Gli autoeletti poeti la scrivono per confessare la propria vuotaggine e incapacità. Beninteso, è la massa numerica di incapaci, con l’inclusione di molte notorietà di scarsa qualità, che mi offre l’osservazione. Per fortuna,  anche nell’attuale epoca ricca di epigoni, ci sono ottimi poeti, rari, ma ci sono. Ma ti accorgerai che io parlo della massa in degrado.

Quando hai pubblicato il tuo primo libro e come hai capito che era il momento giusto? Come hai scelto con chi pubblicare? Cosa ti aspettavi?
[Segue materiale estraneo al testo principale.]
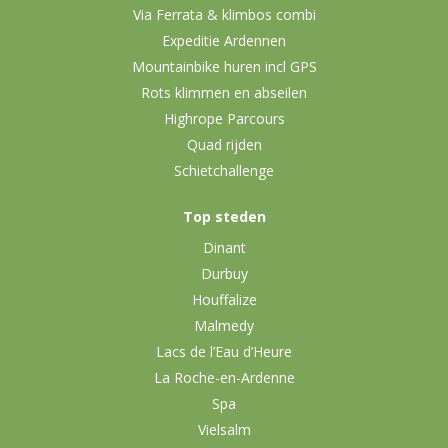
Via Ferrata & klimbos combi
Expeditie Ardennen
Mountainbike huren incl GPS
Rots klimmen en abseilen
Highrope Parcours
Quad rijden
Schietchallenge
Top steden
Dinant
Durbuy
Houffalize
Malmedy
Lacs de l’Eau d’Heure
La Roche-en-Ardenne
Spa
Vielsalm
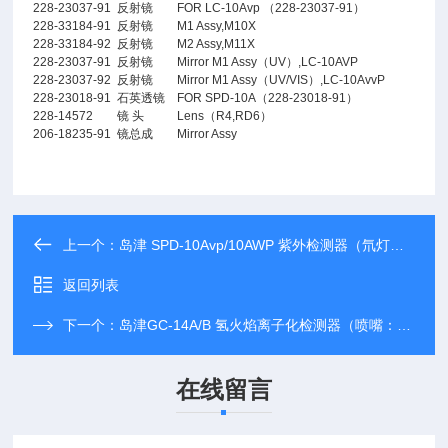
228-23037-91
反射镜
FOR LC-10Avp （228-23037-91）
228-33184-91
反射镜
M1 Assy,M10X
228-33184-92
反射镜
M2 Assy,M11X
228-23037-91
反射镜
Mirror M1 Assy（UV）,LC-10AVP
228-23037-92
反射镜
Mirror M1 Assy（UV/VIS）,LC-10AvvP
228-23018-91
石英透镜
FOR SPD-10A（228-23018-91）
228-14572
镜 头
Lens（R4,RD6）
206-18235-91
镜总成
Mirror Assy
上一个：
岛津 SPD-10Avp/10AWP 紫外检测器（氘灯：228-34016-02）
返回列表
下一个：
岛津GC-14A/B 氢火焰离子化检测器（喷嘴：221-21920-91）
在线留言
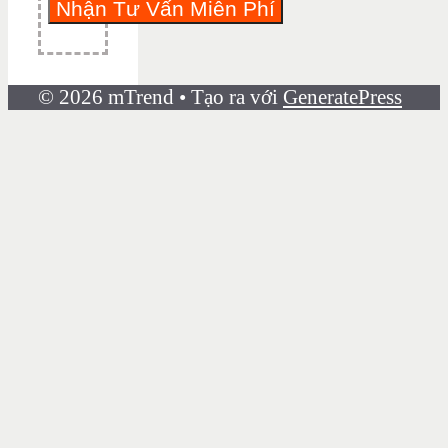
© 2026 mTrend
• Tạo ra với
GeneratePress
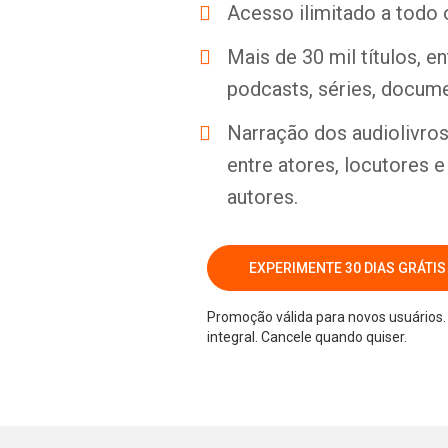
Acesso ilimitado a todo 
Mais de 30 mil títulos, e
podcasts, séries, docume
Narração dos audiolivros 
entre atores, locutores 
autores.
EXPERIMENTE 30 DIAS GRÁTIS
Promoção válida para novos usuários. 
integral. Cancele quando quiser.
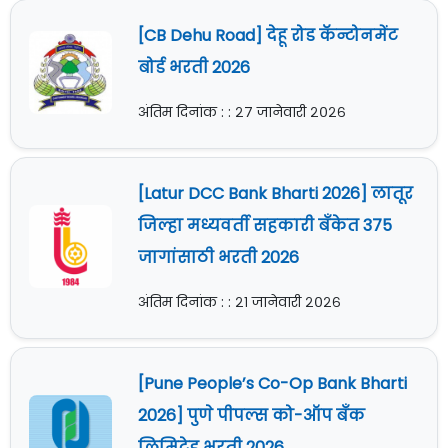
[CB Dehu Road] देहू रोड कॅन्टोनमेंट
बोर्ड भरती 2026
अंतिम दिनांक : : २७ जानेवारी २०२६
[Latur DCC Bank Bharti 2026] लातूर
जिल्हा मध्यवर्ती सहकारी बँकेत 375
जागांसाठी भरती 2026
अंतिम दिनांक : : २१ जानेवारी २०२६
[Pune People’s Co-Op Bank Bharti
2026] पुणे पीपल्स को-ऑप बँक
लिमिटेड भरती 2026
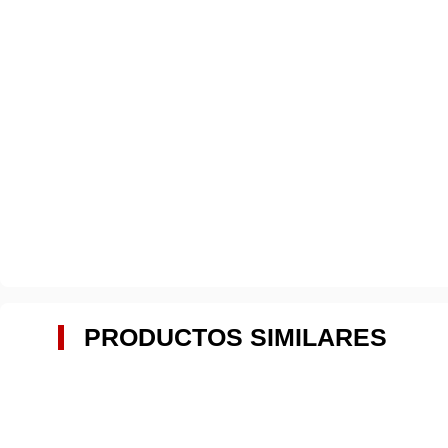
PRODUCTOS SIMILARES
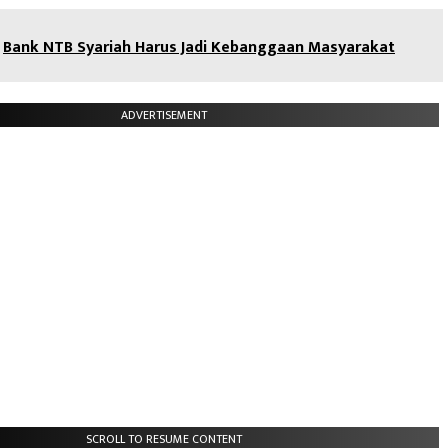
Bank NTB Syariah Harus Jadi Kebanggaan Masyarakat
ADVERTISEMENT
SCROLL TO RESUME CONTENT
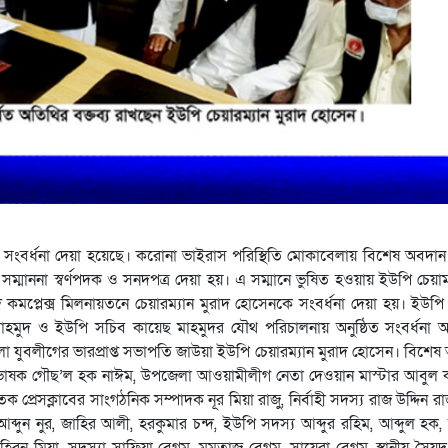
সংবর্ধনা দেয়া হয়েছে। করোনা ভাইরাস পরিস্থিতি মোকাবেলায় বিশেষ অবদান
ম্মাননা স্বর্ণপদক ও সনদপত্র দেয়া হয়। এ সম্মানে ভুষিত হওয়ায় ইউপি চেয়
কমপ্লেক্স মিলনায়তনে চেয়ারম্যান মুরাদ হোসেনকে সংবর্ধনা দেয়া হয়। ইউপি
মুদ ও ইউপি সচিব কায়েছ মাহমুদর যৌথ পরিচালনায় অনুষ্ঠিত সংবর্ধনা অনু
লা যুবলীগের ভারপ্রাপ্ত সভাপতি জাউয়া ইউপি চেয়ারম্যান মুরাদ হোসেন। বিশেষ
 প্রভাষক গৌছ’ল হক নাঈম, উপজেলা আওয়ামীলীগ নেতা দেওয়ান মাস্টার আবুল 
 প্রেসক্লাবের সাংগঠনিক সম্পাদক নূর মিয়া রাজু, নির্বাহী সদস্য রাজ উদ্দিন রা
ব্দুন নুর, জাহির আলী, হরকুমার চন্দ, ইউপি সদস্য আব্দুর রহিম, আব্দুল হক, 
া, হিরন মিয়া, সদস্যা সাফিয়া বেগম, মমতাজ বেগম, সায়েরা বেগম, স্থানীয় সৈয়দ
Cosa ti ha entusiasmato e cosa ti ha deluso?

Non pensavo a un momento giusto, è stato l’editore, nella persona di Vittorio Sereni, a scegliere di pubblicare il mio primo libro: Sessioni con l’analista (Mondadori, 1967). Primo libro a essere stampato, che in verità è secondo come stesura in quanto il primo scritto, La buia danza di scorpione (1947-1951), è stato secondo, bilingue (Xenos Books, 1993). Prima della pubblicazione ero preso da una eccitazione controllata e, dopo la stampa, dalla indifferenza. I pochi recensori non capirono quella mia poesia tematicamente e stilisticamente innovativa. Persino il titolo “Sessioni con l’analista” disturbava, era incomprensibile agli addetti ai lavori e a quei poetini dell’avanguardia sussurratori di psicologia ancora abituati al confessionale del prete. E così il libro è stato emarginato con l’autore. Più che una delusione è stata una esperienza malevola. Ammetto di non aver sofferto, quella fase mi ha fatto dire sin d’allora che io e la mia arte non abbiamo fretta. Infatti.

 

Se tu fossi un editore cosa manterresti e cosa cambieresti dell’editoria poetica italiana? Cosa si aspettano i poeti dagli editori?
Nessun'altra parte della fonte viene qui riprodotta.